KUALA LUMPUR: Drones were used in many aspects of crisis management during the recent flood disaster.
At the height of the floods last month, a public-private partnership saw at least 20 drones being used for surveillance and to supply essentials with payloads of up to 10kg per delivery.
The technology was also used to survey hard-to-reach areas during the disaster.
Technology Park Malaysia (TPM) chief executive officer Dzuleira Abu Bakar told the New Straits Times that the first-of-its kind collaboration between several drone operators and government agencies might serve as a blueprint for future operations involving the technology.

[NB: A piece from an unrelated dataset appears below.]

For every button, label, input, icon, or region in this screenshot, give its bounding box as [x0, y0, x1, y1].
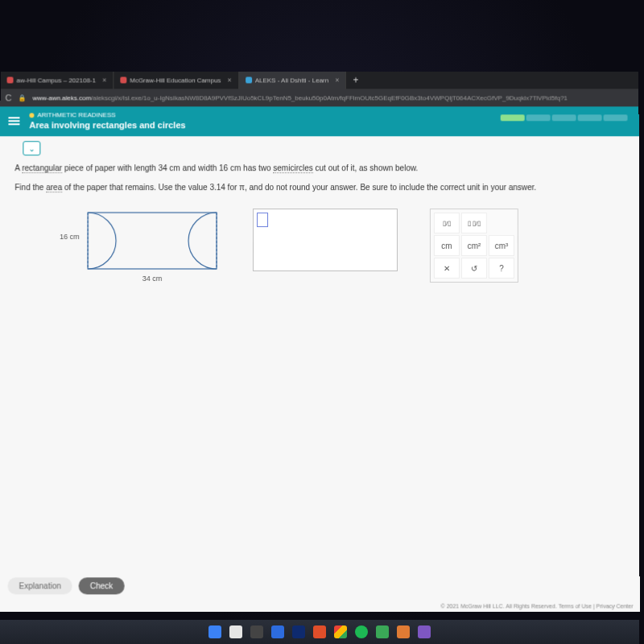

She said plans were afoot to continue using drones in crisis management to expedite search-and-rescue efforts during disasters and to deliver critical items.
She said TPM was a central facilitating agency for the Science, Technology and Innovation Ministry, which set up the Special Drone Services Emergency Task Force (PTK2Dron) as an immediate response to the flood disaster.
On the recent initiative, she said PTK2Dron deployed 20 drones between Dec 21 and 31 last year to flooded areas in Selangor, including Taman Sri Muda in Shah Alam, Hulu Langat and Banting.
"Drones were also deployed by the Pahang government, which worked with district representatives in flood-hit areas."
She said the drones were used to survey up to 202.34ha in several locations in Selangor.
"PTK2Dron worked with various agencies in developing standard operating procedures (SOP) to improve coordination between the state authorities, regulators and drone players to expedite flight approval and to ensure better public safety and coordination of airspace use."
The operators and organisations that provided drone services were VStream, Alphaswift Industries Sdn Bhd, Aerodyne Group Sdn Bhd, Meraque Services Sdn Bhd, Geo Precision Tech and the Malaysia Unmanned Drone Activist Society.
Dzuleira said PTK2Dron was in discussions to develop a nationwide SOP for the use of drones by the private sector and industries to complement the public sector drones such as those used by the army, police and Fire and Rescue Department for disaster management.
"We are updating the SOP for onward disaster management for unmanned aerial vehicles.
"Drones are being used as part of post-flood operations by local city councils to assess damage in affected areas and to monitor post-flood debris and trash, and damage to public infrastructure."
Dzuleira hoped the PTK2Dron operating model would be improved and expanded to assist other locations hit by the monsoon so that disaster relief and rescue operations could be expedited to help save lives.
Continuous rain from Dec 17 to 19 last year due to the monsoon surge led to floods in most low-lying areas in Klang Valley and Pahang.
The disaster, which claimed 54 lives up to Jan 5, caught the authorities off guard despite a warning by the Meteorological Department.